## PROBLEM REQUIREMENTS
Among the records below, find the lines that contain "России" and copy each of them.

--- RECORDED INFORMATION ---

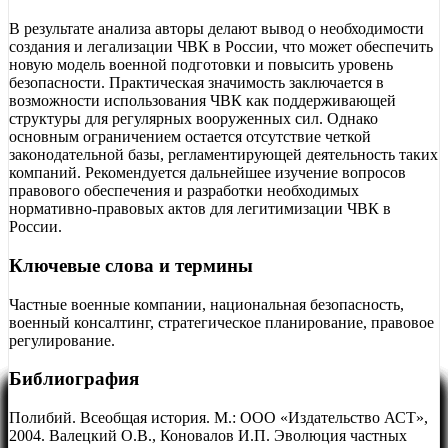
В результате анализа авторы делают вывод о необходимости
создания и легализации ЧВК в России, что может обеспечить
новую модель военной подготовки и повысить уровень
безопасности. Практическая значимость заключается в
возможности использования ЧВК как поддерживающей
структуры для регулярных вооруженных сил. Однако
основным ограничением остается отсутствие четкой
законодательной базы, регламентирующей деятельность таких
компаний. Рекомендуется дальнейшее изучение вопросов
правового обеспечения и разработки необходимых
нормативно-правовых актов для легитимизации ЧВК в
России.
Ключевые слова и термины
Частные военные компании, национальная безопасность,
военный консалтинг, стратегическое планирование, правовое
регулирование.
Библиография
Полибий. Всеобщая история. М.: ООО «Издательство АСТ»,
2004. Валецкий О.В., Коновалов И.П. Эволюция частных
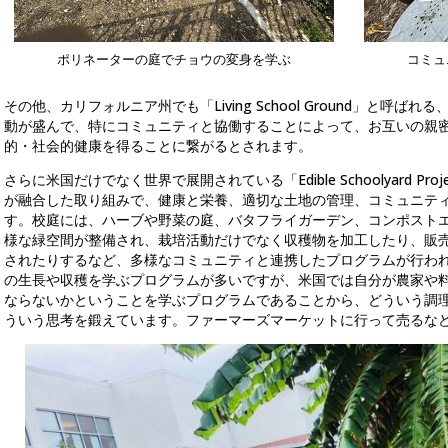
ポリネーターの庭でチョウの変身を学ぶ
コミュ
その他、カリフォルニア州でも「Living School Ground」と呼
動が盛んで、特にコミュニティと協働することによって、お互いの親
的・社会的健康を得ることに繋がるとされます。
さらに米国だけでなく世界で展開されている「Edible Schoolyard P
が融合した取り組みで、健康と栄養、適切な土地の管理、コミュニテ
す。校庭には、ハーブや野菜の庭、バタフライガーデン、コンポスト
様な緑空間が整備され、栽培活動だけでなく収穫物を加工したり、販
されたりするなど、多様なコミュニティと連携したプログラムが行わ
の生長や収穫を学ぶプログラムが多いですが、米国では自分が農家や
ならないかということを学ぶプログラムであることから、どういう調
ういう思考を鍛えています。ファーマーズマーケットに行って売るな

---

## ANSWER FOR THE TASK
создания и легализации ЧВК в России, что может обеспечить
России.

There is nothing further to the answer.